As speech processing devices like mobile phones, voice controlled devices, and hearing aids have increased in popularity, people expect them to work anywhere and at any time without user intervention. However, the presence of acoustical disturbances limits the use of these applications, degrades their performance, or causes the user difficulties in understanding the conversation or appreciating the device. A common way to reduce the effects of such disturbances is through the use of single-microphone noise reduction algorithms for speech enhancement.

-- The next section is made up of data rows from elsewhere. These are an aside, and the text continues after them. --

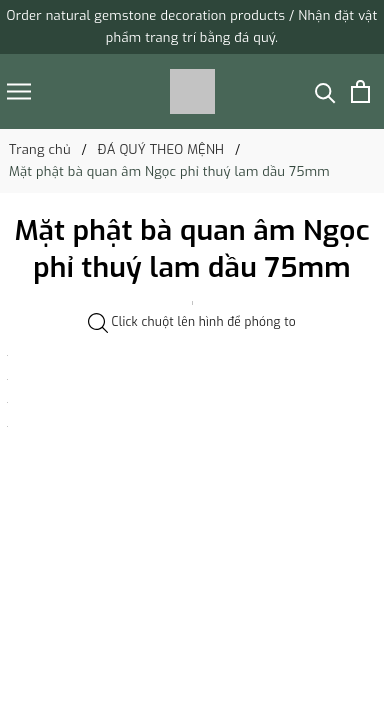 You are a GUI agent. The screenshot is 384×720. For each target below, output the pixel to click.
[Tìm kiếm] (325, 91)
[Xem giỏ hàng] (360, 91)
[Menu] (19, 91) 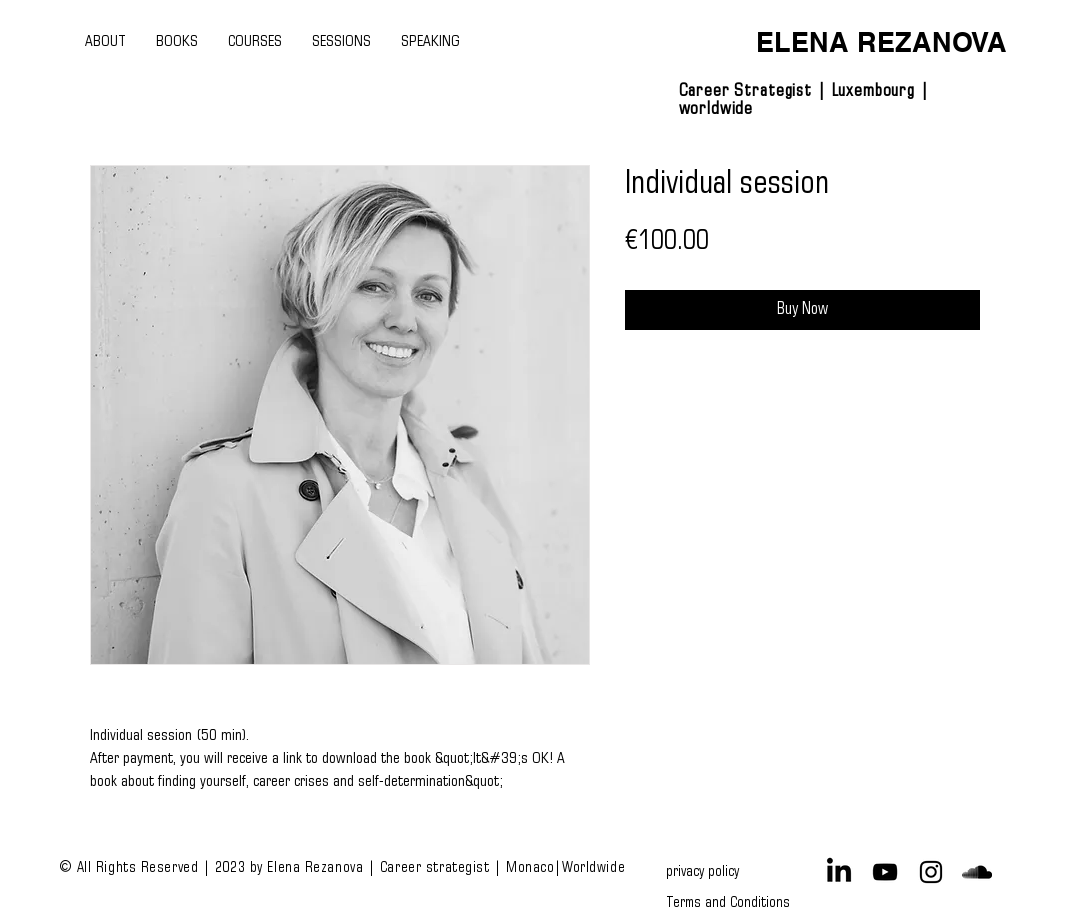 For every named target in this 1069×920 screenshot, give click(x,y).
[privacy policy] (707, 872)
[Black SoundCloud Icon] (977, 872)
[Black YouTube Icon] (885, 872)
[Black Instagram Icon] (931, 872)
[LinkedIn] (839, 872)
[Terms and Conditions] (728, 902) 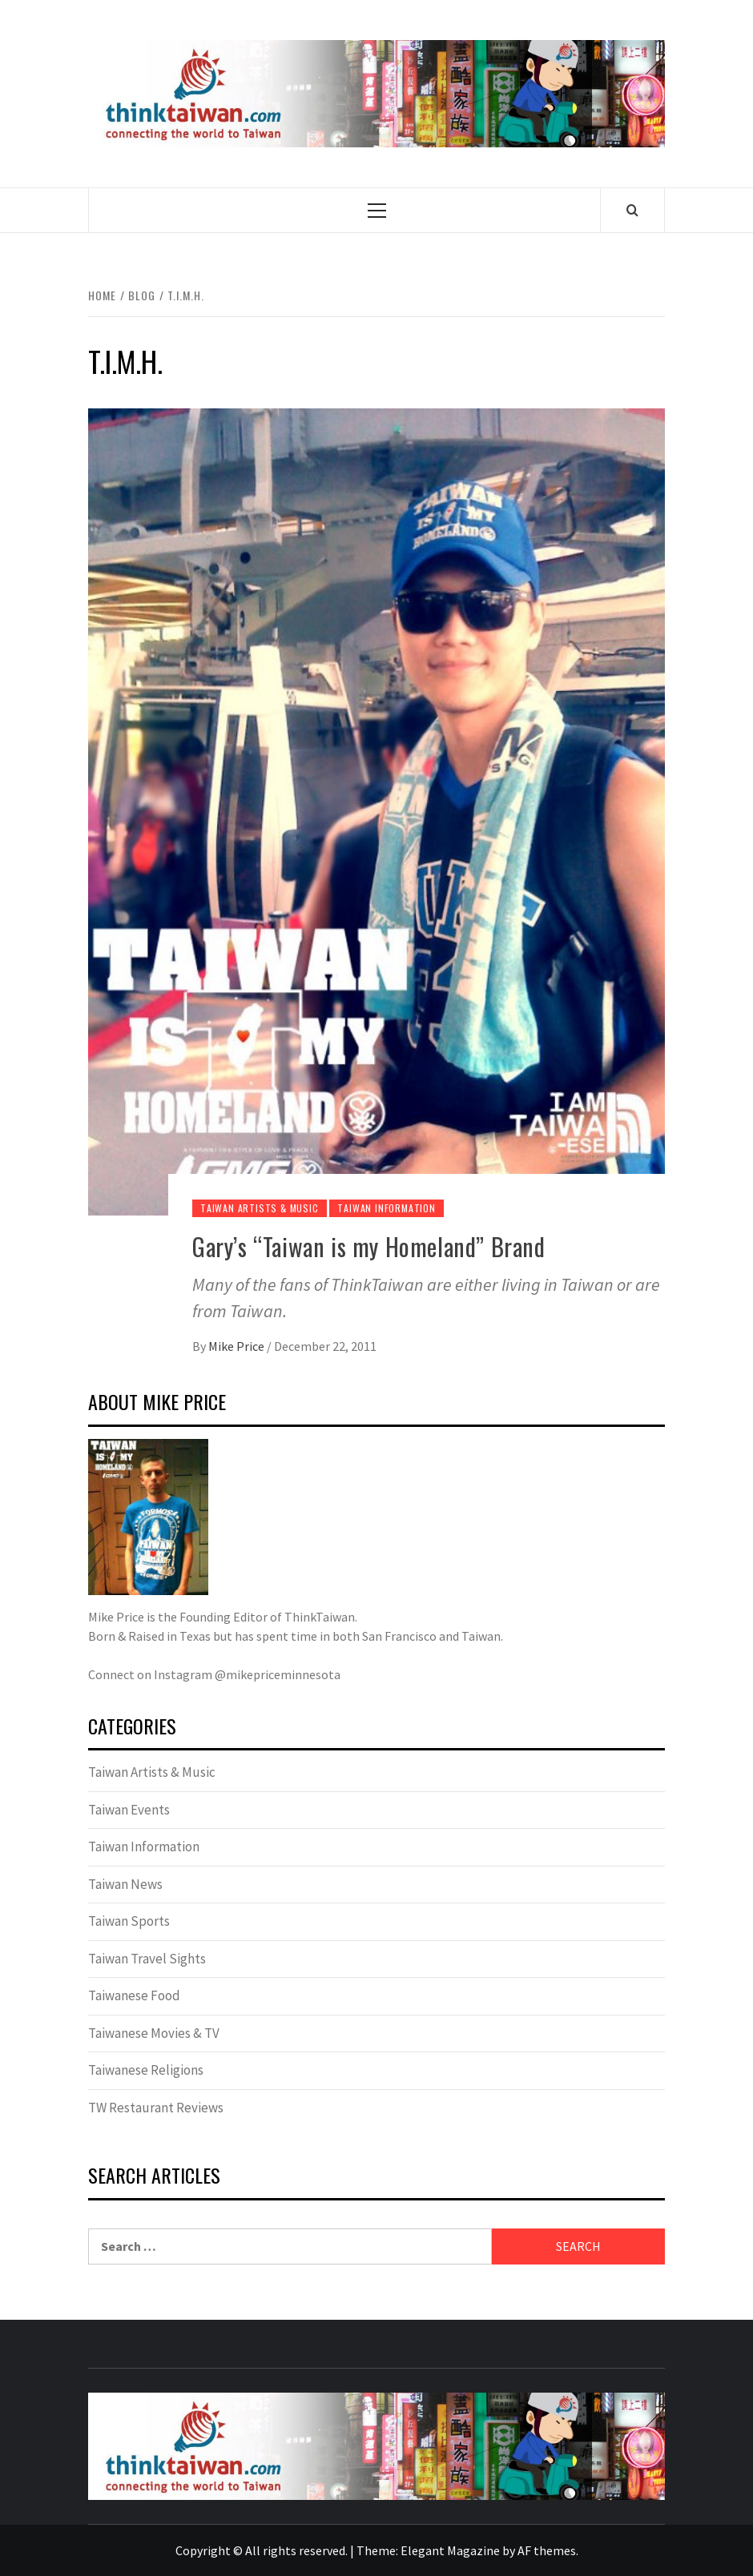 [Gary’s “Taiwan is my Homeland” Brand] (376, 810)
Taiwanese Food (134, 1995)
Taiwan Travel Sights (147, 1958)
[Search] (632, 209)
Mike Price (237, 1346)
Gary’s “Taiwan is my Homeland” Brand (369, 1246)
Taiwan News (125, 1884)
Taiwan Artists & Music (259, 1208)
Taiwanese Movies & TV (153, 2033)
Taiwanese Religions (145, 2070)
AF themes (546, 2550)
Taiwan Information (386, 1208)
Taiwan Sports (129, 1921)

The field of single-microphone noise reduction for speech enhancement comprises a history of more than 30 years of research. In this survey, we wish to demonstrate the significant advances that have been made during the last decade in the field of discrete Fourier transform domain-based single-channel noise reduction for speech enhancement.Furthermore, our goal is to provide a concise description of a state-of-the-art speech enhancement system, and demonstrate the relative importance of the various building blocks of such a system. This allows the non-expert DSP practitioner to judge the relevance of each building block and to implement a close-to-optimal enhancement system for the particular application at hand.
Table of Contents
Single Channel Speech Enhancement: General Principles
DFT-Based Speech Enhancement Methods: Signal Model and Notation
Speech DFT Estimators
Speech Presence Probability Estimation
Noise PSD Estimation
Speech PSD Estimation
Performance Evaluation Methods
Simulation Experiments with Single-Channel Enhancement Systems
About the Author(s)Richard C. Hendriks
, Delft University of Technology, The Netherlands
Dr. ir. Richard C. Hendriks obtained his M.Sc. and Ph. D. degrees (both cum laude) in electrical engineering from Delft University of Technology, Delft, The Netherlands, in 2003 and 2008, respectively. From 2003 till 2007 he was a Ph.D. researcher at Delft University of Technology, Delft, The Netherlands. From 2007 till 2010 he was a postdoctoral researcher at Delft University of Technology. Since 2010 he is an assistant professor in the Signal and Information Processing Lab of the faculty of Electrical Engineering, Mathematics and Computer Science at Delft University of Technology. In the autumn of 2005, he was a Visiting Researcher at the Institute of Communication Acoustics, Ruhr-University Bochum, Bochum, Germany. From March 2008 till March 2009 he was a visiting researcher at Oticon A/S, Copenhagen, Denmark. His main research interests are digital speech and audio processing, including single-channel and multi-channel acoustical noise reduction, speech enhancement and intelligibility improvement.Timo Gerkmann
, University of Oldenburg, Germany
Prof. Dr.-Ing. Timo Gerkmann studied electrical engineering at the universities of Bremen and Bochum, Germany. He received his Dipl.-Ing. degree in 2004 and his Dr.-Ing. degree in 2010 both at the Institute of Communication Acoustics (IKA) at the Ruhr- Universitat Bochum, Bochum, Germany. From January 2005 to July 2005 he was with Siemens Corporate Research in Princeton, NJ, USA. In 2011 he was a postdoctoral researcher at the Sound and Image Processing Lab at the Royal Institute of Technology (KTH), Stockholm, Sweden. Since December 2011 he heads the Speech Signal Processing Group at the Universitat Oldenburg, Oldenburg, Germany. His main research interests are on speech enhancement algorithms and modeling of speech signals.Jesper Jensen
, Aalborg University and Oticon A/S, Denmark
Jesper Jensen received the M.Sc. degree in electrical engineering and the Ph.D. degree in signal processing from Aalborg University, Aalborg, Denmark, in 1996 and 2000, respectively. From 1996 to 2000, he was with the Center for Person Kommunikation (CPK), Aalborg University, as a Ph.D. student and Assistant Research Professor. From 2000 to 2007, he was a Post-Doctoral Researcher and Assistant Professor with Delft University of Technology, Delft, The Netherlands, and an External Associate Professor with Aalborg University. Currently, he is a Senior Researcher with Oticon A/S, Copenhagen, Denmark, where his main responsibility is scouting and development of new signal processing concepts for hearing aid applications. He is also a Professor with the Section for Multimedia Information and Signal Processing (MISP), Department of Electronic Systems at Aalborg University, Denmark. His main interests are in the area of acoustic signal processing, including signal retrieval from noisy observations, coding, speech and audio modification and synthesis, intelligibility enhancement of speech signals, signal processing for hearing aid applications, and perceptual aspects of signal processing.